Manifestly, these sections apply to independent and collateral proceedings and not to objections made in the proceeding itself. Any other construction would cut off the absolute rights of the property owner, even to the right of appeal. We held, when construing ch. 150, Laws of 1905, p. 281 (Rem. & Bal. Code, § 7905 et seq.), and ch. 118, Laws *102of 1901, p. 243, § 2 (Id., § 7652), that the purpose of a similar statute was intended to save assessments when attacked collaterally, leaving to the aggrieved property owner the right to raise any proper objection upon direct attack Real Estate Inv. Co. v. Spokane, 59 Wash. 416, 109 Pac. 1057.
The city also complains that the superior court could not fix the amount that might be lawfully assessed against respondents’ property. The factors in the equation are fixed, and appellant is not prejudiced by the order of the court; for, in reassessing, it could not, under the law, go beyond the figures fixed by the court in any event.

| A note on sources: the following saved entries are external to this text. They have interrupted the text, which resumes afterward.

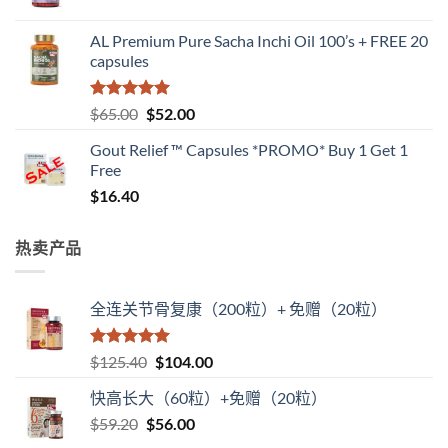
价
前
为：
价
AL Premium Pure Sacha Inchi Oil 100’s + FREE 20
$84.10。
格
capsules
为：
$66.00。
评分
5
（满
原
当
$
65.00
$
52.00
分 5 分
价
前
Gout Relief ™ Capsules *PROMO* Buy 1 Get 1
为：
价
Free
$65.00。
格
$
16.40
为：
$52.00。
热卖产品
全连关节骨复康（200粒）+ 免赠（20粒）
评分
5
（满
原
当
$
125.40
$
104.00
分 5 分
价
前
快高长大（60粒）+免赠（20粒）
为：
价
原
当
$
59.20
$
$125.40。
56.00
格
价
前
为：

We are asked to say that the council may assess a sufficient sum in excess of the amount allowed by the court to cover accumulated interest. We find nothing in the law that would deny the council the right and power to add to the sum lawfully assessable to each particular tract an amount equal to the accumulated interest upon such sum from the time when the proper amount might have been assessed. It is the intent of the law that all assessments shall draw interest, whether the assessment be made upon the theory of benefits, or upon the theory of benefits limited to a percentage of the value of the property. In §§42 and 43 of the Laws of 1911 (3 Rem. & Bal. Code, §§ 7892-42, 7892-43), the legislature has made it clear that a reassessment shall include accrued interest. To allow this charge does not violate the provisions of § 12 of the act (Id., § 7892-12), for that goes to the principal charge and it can be in no way affected by the interest, be it greater or less in amount.
We are asked to decide that the council may enlarge the assessment district as heretofore defined, in order to bring in enough territory to pay the cost of the improvement. This we have no power or authority to do. If others are brought in, they are entitled to their day in court.
Affirmed.
Crow, C. J., Gose, Ellis, and Main, JJ., concur.